*WHAT IS EXPECTED*:
How many lines in these entries contain the string "Greenville"? Reply with the number alone.

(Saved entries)
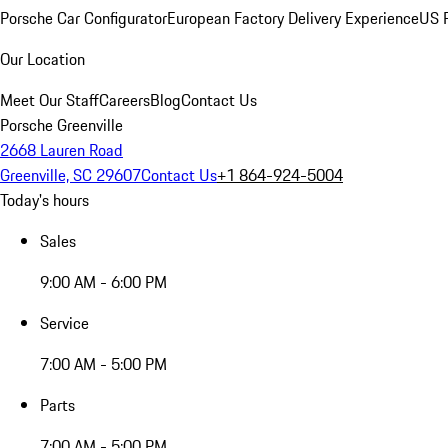
Porsche Car Configurator
European Factory Delivery Experience
US P
Our Location
Meet Our Staff
Careers
Blog
Contact Us
Porsche Greenville
2668 Lauren Road
Greenville, SC 29607
Contact Us
+1 864-924-5004
Today's hours
Sales
9:00 AM - 6:00 PM
Service
7:00 AM - 5:00 PM
Parts
7:00 AM - 5:00 PM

*EXERCISE OUTPUT*:
2